Jeff Getty says he can’t eat bananas in public
From ANIMAL PEOPLE, November 1998:
Jeff Getty, 41, subject of a failed
experimental bone marrow transplant from a
baboon in December 1995, and later a
spokesperson for animal use in biomedical
research, recently told New York Times
reporter Claudia Dreifus that he can’t eat a
banana in public because “People go ‘urk,
urk.’ They start laughing uncontrollably,
scratching their underarms, and making
embarrassing jokes like ‘How are your
friends at the zoo?’”
Asked Dreifus, “What exactly did
you do that makes people so uncomfortable
as to make banana jokes?”
“Cross the border of human centrism,”
Getty responded. “I’ve come to think
that when we do cross-species research, the
people who participate are thought of as not
necessarily 100% human afterward. There’s
this unconscious sense that the procedure has
created something adulterated, a human/animal…I
bet people with pig valves get lots of
pig jokes.

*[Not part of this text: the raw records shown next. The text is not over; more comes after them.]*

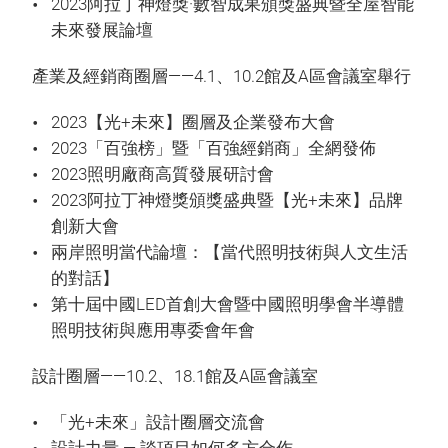
2023阿拉丁神燈獎·數智成果頒獎盛典暨全屋智能
未來發展論壇
產業及經銷商圈層——4.1、10.2館及A區會議室舉行
2023【光+未來】圈層及企業發布大會
2023「百強榜」暨「百強經銷商」全網發佈
2023照明廠商高質發展研討會
2023阿拉丁神燈獎頒獎盛典暨【光+未來】品牌
創新大會
兩岸照明當代論壇：【當代照明技術與人文生活
的對話】
第十屆中國LED首創大會暨中國照明學會半導體
照明技術與應用專委會年會
設計圈層——10.2、18.1館及A區會議室
「光+未來」設計圈層交流會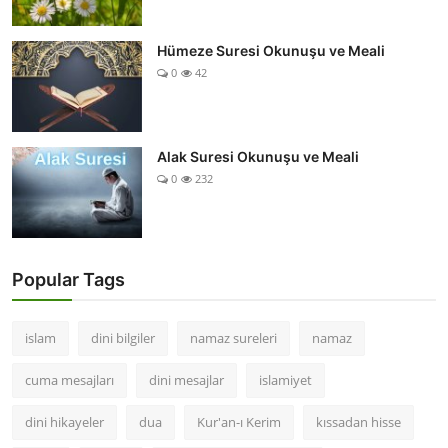
Hümeze Suresi Okunuşu ve Meali
0
42
Alak Suresi Okunuşu ve Meali
0
232
Popular Tags
islam
dini bilgiler
namaz sureleri
namaz
cuma mesajları
dini mesajlar
islamiyet
dini hikayeler
dua
Kur'an-ı Kerim
kıssadan hisse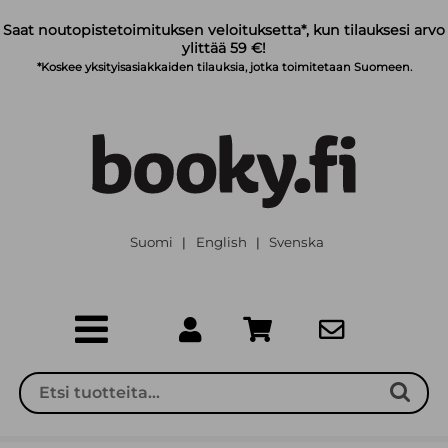
Siirry pääsisältöön
Saat noutopistetoimituksen veloituksetta*, kun tilauksesi arvo
ylittää 59 €!
*Koskee yksityisasiakkaiden tilauksia, jotka toimitetaan Suomeen.
Suomi
English
Svenska
|
|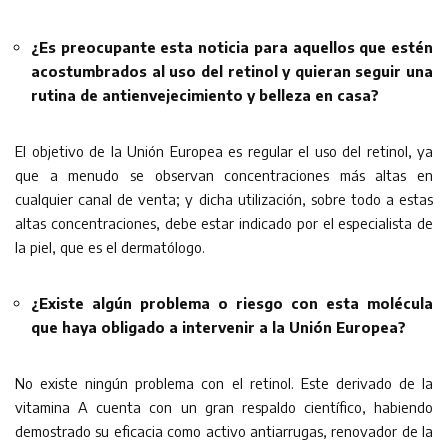
¿Es preocupante esta noticia para aquellos que estén
acostumbrados al uso del retinol y quieran seguir una
rutina de antienvejecimiento y belleza en casa?
El objetivo de la Unión Europea es regular el uso del retinol, ya
que a menudo se observan concentraciones más altas en
cualquier canal de venta; y dicha utilización, sobre todo a estas
altas concentraciones, debe estar indicado por el especialista de
la piel, que es el dermatólogo.
¿Existe algún problema o riesgo con esta molécula
que haya obligado a intervenir a la Unión Europea?
No existe ningún problema con el retinol. Este derivado de la
vitamina A cuenta con un gran respaldo científico, habiendo
demostrado su eficacia como activo antiarrugas, renovador de la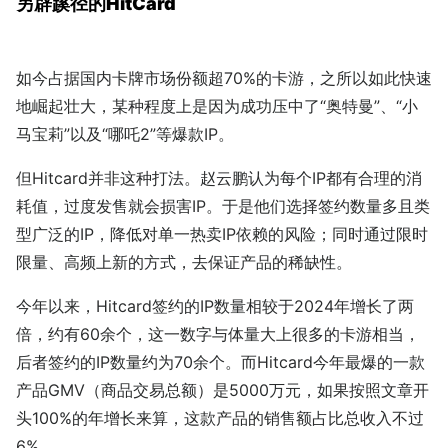
另辟蹊径的HitCard
如今占据国内卡牌市场份额超70%的卡游，之所以如此快速
地崛起壮大，某种程度上是因为成功压中了“奥特曼”、“小
马宝莉”以及“哪吒2”等爆款IP。
但Hitcard并非这种打法。赵云鹏认为每个IP都有合理的消
耗值，过度发售就会损害IP。于是他们选择
签约
数量
多且
类
型
广泛的IP，
降低
对单一热卖IP依赖的风险；同时通过限时
限量、高频上新的方式，去保证产品的稀缺性。
今年以来，Hitcard签约的IP数量相较于2024年增长了两
倍，约有60余个，这一数字与体量大上很多的卡游相当，
后者签约的IP数量约为70余个。而Hitcard今年最爆的一款
产品GMV（商品交易总额）是5000万元，如果按照文章开
头100%的年增长来算，这款产品的销售额占比总收入不过
6%。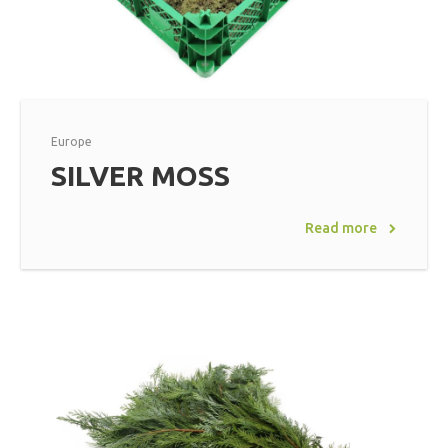
Europe
SILVER MOSS
Read more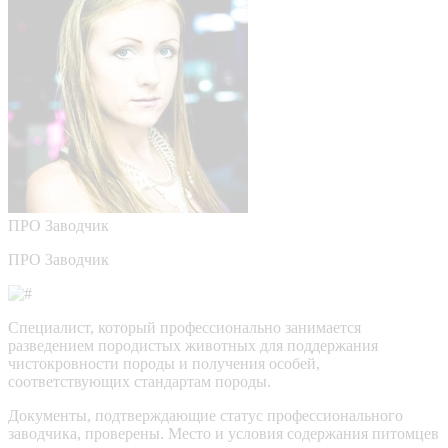
ПРО
Заводчик
ПРО Заводчик
Специалист, который профессионально занимается
разведением породистых животных для поддержания
чистокровности породы и получения особей,
соответствующих стандартам породы.
Документы, подтверждающие статус профессионального
заводчика, проверены.
Место и условия содержания питомцев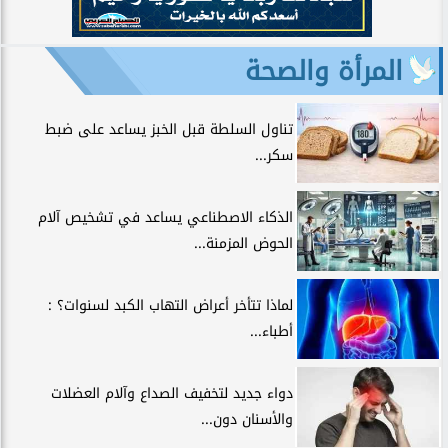
المرأة والصحة
تناول السلطة قبل الخبز يساعد على ضبط
سكر...
الذكاء الاصطناعي يساعد في تشخيص آلام
الحوض المزمنة...
لماذا تتأخر أعراض التهاب الكبد لسنوات؟ :
أطباء...
دواء جديد لتخفيف الصداع وآلام العضلات
والأسنان دون...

I’m telling you now: people who
have pig valves in their hearts don’t go
around advertising it. And people who get
pig brain isolates, where they place cells for
people with epilepsy and Parkinson’s into the
brain––you can just imagine what will happen
there. They are going to be called ‘pigheaded.’
and people are going to wonder if
they are thinking right or thinking like a pig.”
Getty has lived with AIDS since
1981. He volunteered for the baboon bone
marrow transplant, which his body rejected,
in hopes it might cure him. Though it failed,
his health has subsequently improved.